Ein Lebensereignis
Für den Historiker lässt sich die "Völkerfreundschaft" deshalb nicht losgelöst von der Sozialpolitik der DDR betrachten. Viele Angebote hätten den Menschen zwar reale Vorteile gebracht. Gleichzeitig seien sie Teil eines Systems gewesen, das Zustimmung sichern sollte.
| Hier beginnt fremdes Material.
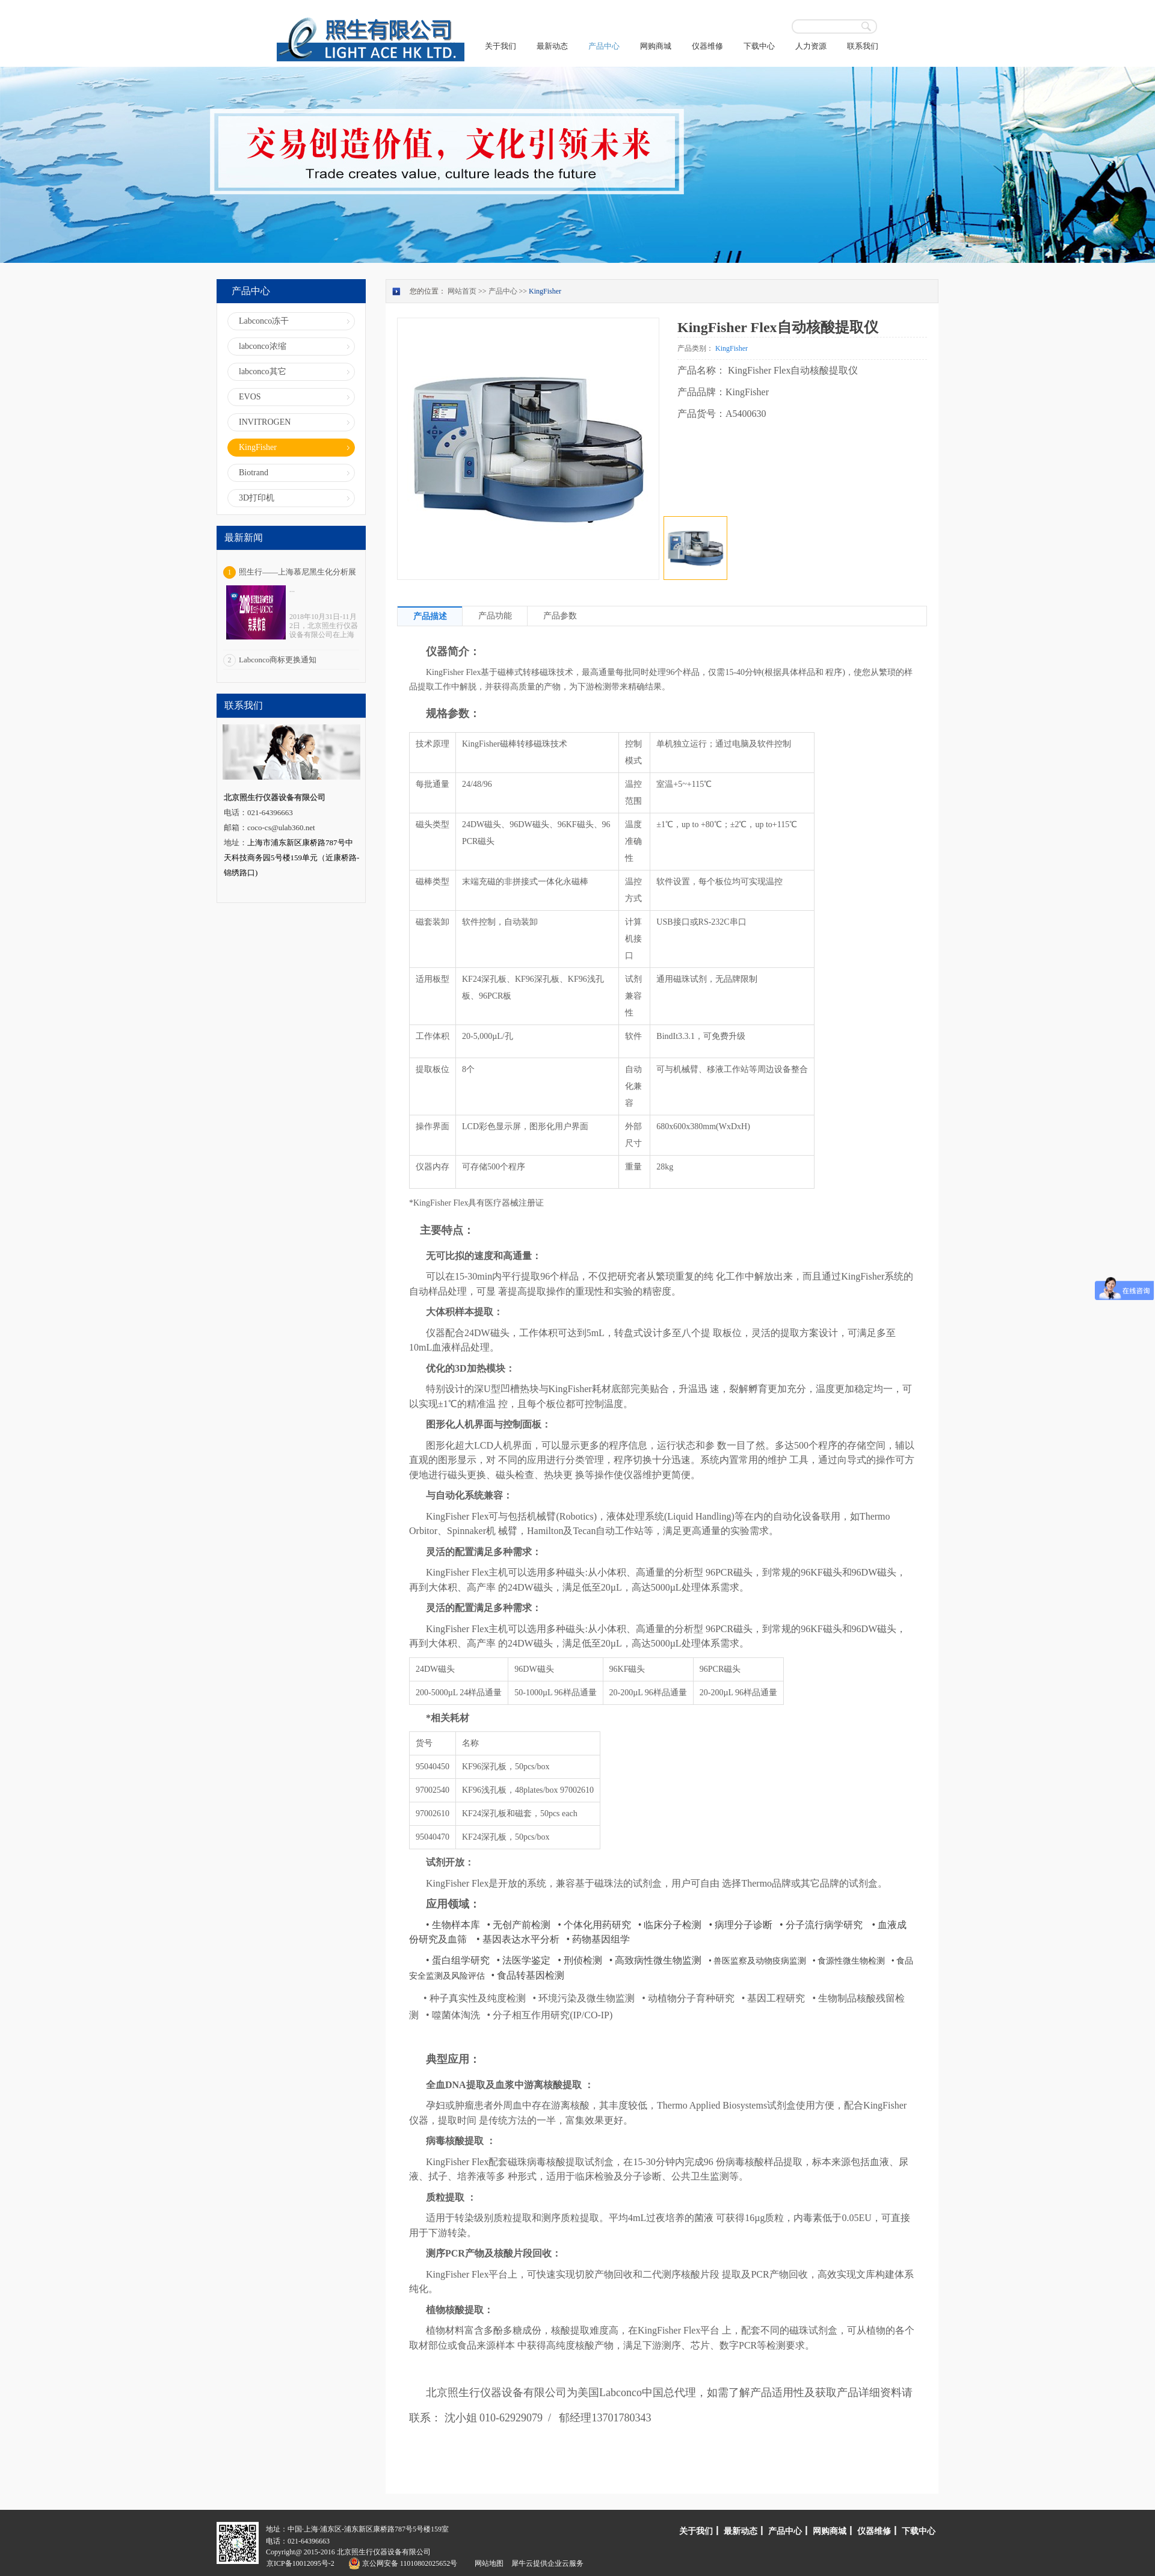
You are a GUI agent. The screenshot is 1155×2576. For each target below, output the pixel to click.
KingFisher (545, 291)
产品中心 (502, 291)
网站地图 (487, 2563)
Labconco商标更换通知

Zugleich schildern die erhaltenen Unterlagen und Reisetagebücher ehemaliger Passagiere die einzelne Überfahrten, den Aufbau des Schiffes und das Programm an Bord zum Teil bis ins Detail. Für Strohmeier-Wimmer zeigen sie, welchen Stellenwert die Fahrten für viele Reisende hatten. "Es war einfach ein Lebensereignis", sagt er.
Wie die Reisen ausgesehen haben könnten, lässt sich heute noch anhand von Prospekten und Speisekarten nachvollziehen. Obwohl die "Völkerfreundschaft" als Einklassen-Schiff fuhr, mangelte es nicht an Komfort. An Bord gab es ein Außen- und ein Innenschwimmbad, einen Frisiersalon, einen Rauchersalon, ein Veranda-Café mit großer Tanzfläche und einen Kinosaal für 180 Besucher. Auf den Speisekarten standen neben alltäglichen Gerichten auch Angebote wie Schildkrötensuppe.
Heute liegen die Erinnerungsstücke der "Völkerfreundschaft" zwischen Tausenden anderen Objekten im Depot. Sie zeugen von den unterschiedlichen Erfahrungen, die den DDR-Alltag ausmachten: von Urlaub, von politischen Ansprüchen und persönlichen Erlebnissen, von schönen Momenten ebenso wie von schwierigen.
Wer sich selbst ein Bild machen möchte, kann das Depot bei Führungen besuchen, die montags bis freitags sowie an jedem ersten Sonntag im Monat angeboten werden.